Real Return Bonds. This is not a good time to buy them. If you buy one that offers you 1% real return, you will get that if you hold to maturity. They’re long duration so are very volatile. Current rates are 1% and should be 2%.
Barbell Strategy. Splitting a fixed income portfolio between 3 month T-Bills and long dated corporate strip bonds. Likes this approach as you have half your money safe in 3 month bills. Wouldn’t choose a long term corporate strip because so many things can happen to a corporation over the long term. You could use long-term provincial strips instead.
Bonds for a deflationary environment? Answer is long-term government bonds. Corporates could find it difficult for them to pay their interest as they are chasing downward spiral in prices. We are a long way from a deflationary environment.
(A Top Pick June 7/10. Up 2.25%.) US Treasuries 30 year 4.375% 5/15/40 and to exit the position in 3 months. Sold these last fall at $112.82. His return would have been close to 10%.
Canadian bank preferred shares for retirement? The new Basel capital treatment rules are going to change the landscape for preferred shares. Also preferreds that have been issued in the last 3 years have been the reset preferreds are coming due in 2 years for resetting.

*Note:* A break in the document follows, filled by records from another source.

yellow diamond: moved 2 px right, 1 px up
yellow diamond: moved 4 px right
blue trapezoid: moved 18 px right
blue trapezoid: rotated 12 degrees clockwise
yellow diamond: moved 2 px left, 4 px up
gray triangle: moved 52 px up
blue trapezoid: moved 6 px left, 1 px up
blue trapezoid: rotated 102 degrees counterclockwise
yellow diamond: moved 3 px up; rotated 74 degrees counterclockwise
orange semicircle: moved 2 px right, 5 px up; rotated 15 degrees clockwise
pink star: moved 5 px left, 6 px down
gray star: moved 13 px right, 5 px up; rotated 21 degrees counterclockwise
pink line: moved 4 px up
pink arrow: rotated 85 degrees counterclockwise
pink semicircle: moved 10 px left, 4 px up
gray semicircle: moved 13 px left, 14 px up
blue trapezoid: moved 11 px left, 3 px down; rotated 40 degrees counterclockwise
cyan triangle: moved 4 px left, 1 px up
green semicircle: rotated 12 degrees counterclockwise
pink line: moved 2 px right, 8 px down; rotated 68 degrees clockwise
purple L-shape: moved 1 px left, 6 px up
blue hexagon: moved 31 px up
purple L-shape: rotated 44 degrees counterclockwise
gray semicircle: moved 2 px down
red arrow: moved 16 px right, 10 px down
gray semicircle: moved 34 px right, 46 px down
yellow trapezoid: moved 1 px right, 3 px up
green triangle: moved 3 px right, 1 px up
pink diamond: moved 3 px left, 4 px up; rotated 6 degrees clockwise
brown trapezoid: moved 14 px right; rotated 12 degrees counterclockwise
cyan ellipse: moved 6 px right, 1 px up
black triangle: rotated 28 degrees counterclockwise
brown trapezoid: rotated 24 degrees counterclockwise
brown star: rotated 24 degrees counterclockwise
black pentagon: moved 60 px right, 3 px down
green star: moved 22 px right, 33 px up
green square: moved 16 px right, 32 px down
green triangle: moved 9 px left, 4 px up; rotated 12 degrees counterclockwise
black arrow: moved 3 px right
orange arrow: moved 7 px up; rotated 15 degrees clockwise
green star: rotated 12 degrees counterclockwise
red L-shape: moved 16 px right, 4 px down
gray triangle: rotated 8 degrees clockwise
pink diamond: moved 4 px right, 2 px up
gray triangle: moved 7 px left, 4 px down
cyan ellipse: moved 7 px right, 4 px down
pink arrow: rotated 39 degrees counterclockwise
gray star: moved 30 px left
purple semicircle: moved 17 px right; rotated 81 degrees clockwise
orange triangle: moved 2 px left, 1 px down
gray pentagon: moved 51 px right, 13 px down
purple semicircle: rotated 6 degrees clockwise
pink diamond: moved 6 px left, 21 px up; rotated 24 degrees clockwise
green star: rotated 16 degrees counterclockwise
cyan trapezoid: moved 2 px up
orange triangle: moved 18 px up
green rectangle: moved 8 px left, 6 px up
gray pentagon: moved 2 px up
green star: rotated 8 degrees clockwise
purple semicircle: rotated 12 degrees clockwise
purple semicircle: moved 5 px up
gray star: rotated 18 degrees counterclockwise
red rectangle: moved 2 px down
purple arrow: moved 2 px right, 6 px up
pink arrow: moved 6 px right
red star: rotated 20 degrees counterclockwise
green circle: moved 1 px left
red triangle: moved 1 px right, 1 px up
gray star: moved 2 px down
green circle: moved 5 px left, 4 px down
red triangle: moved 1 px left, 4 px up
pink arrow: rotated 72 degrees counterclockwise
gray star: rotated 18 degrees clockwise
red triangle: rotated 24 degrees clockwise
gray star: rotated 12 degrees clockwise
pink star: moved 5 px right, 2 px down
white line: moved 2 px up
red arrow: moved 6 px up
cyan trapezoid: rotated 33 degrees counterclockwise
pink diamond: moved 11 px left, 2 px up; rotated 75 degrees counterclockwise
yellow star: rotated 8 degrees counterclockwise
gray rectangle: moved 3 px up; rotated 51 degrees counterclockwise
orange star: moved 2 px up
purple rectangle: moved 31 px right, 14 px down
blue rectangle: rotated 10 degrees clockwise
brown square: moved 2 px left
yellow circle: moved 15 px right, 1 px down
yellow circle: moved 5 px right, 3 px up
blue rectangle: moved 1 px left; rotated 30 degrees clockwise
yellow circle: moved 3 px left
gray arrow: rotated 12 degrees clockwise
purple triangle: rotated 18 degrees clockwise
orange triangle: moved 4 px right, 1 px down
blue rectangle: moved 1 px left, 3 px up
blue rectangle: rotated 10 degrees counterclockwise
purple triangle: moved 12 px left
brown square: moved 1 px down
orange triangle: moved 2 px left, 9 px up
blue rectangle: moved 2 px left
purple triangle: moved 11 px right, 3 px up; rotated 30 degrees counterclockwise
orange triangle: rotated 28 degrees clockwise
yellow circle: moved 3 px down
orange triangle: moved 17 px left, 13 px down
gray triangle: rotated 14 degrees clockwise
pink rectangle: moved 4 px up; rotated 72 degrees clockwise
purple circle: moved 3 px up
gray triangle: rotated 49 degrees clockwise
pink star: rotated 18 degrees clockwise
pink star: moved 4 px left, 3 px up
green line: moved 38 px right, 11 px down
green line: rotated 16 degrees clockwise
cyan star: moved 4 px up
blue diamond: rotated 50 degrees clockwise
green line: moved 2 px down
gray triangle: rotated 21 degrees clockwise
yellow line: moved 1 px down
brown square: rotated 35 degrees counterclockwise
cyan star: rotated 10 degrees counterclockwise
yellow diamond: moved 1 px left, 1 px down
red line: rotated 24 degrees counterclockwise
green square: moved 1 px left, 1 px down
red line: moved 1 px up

Floating rate corporate bonds? Work well in a period of rising interest rates. He expects the Bank of Canada will be raising rates in the next 6 to 12 months by a full 1%. Also available through ETFs.
10-20 year strip bonds at 4.6%? He likes strips. Make sure your basic portfolio consists of other things as well. Strips are ideal for retirement vehicles and RIFs as well. Inflation is the enemy of every bond, so diversify. Wouldn’t recommend having everything in 10-20 year strips.
24-Year Ontario Bonds @4.6%? This is the time in the cycle when it is very dangerous. People are all looking for yield. The most yield is in the longest-term securities. Your principal is at risk.
Natural Gas. Bullish on this commodity. As oil prices continue to run up, there will be more conversion of electricity coming out of natural gas. Prices are cheap. If you can find companies that are paying good dividends and have good cash flow, they will survive through this trough.
Market: Today was another blip in a bad month. He calls it a bear market almost. People are tired of all the big gloomy factors that don’t go away. Lots of data out of China today. Market likes the idea that China is alive and kicking and will provide growth. The market has been selling off for days at a time. He is sitting tight on a lot of commodity-related stocks. Gas is extremely weak so of course one day it is going to be extremely strong.
Market. Underlying fundamentals are not nearly as bad as the market is picturing them but people are being motivated to sell. If China or emerging market starts to break down, this is a great risk for the global economy, but these are long-term growth stories and he is not worried this will happen.
Market: There is a lot of negative sentiment. Sovereign debt issues, US concerns on debt ceiling. Over the last 4-6 weeks the market has started to feed on this. He tries always to have a balance of long and short positions. Defensive sectors are favored – consumer staples and tech. Favours smaller cap stocks. Has a modest position in resources. Likes gold, some energy, short some base metals.
Canadian Banks: He is not long, except for a small position in BMO in one fund. Is starting to look at some US financials for long positions. Doesn’t look outside of North America. Looked at JP Morgan, City and other larger players.
Uranium Industry: Has concerns about the sector. Sector is under a lot of pressure as nations re-evaluate their nuclear programs. Even at current commodity process, the stocks are not cheap. Has not looked at shorting either.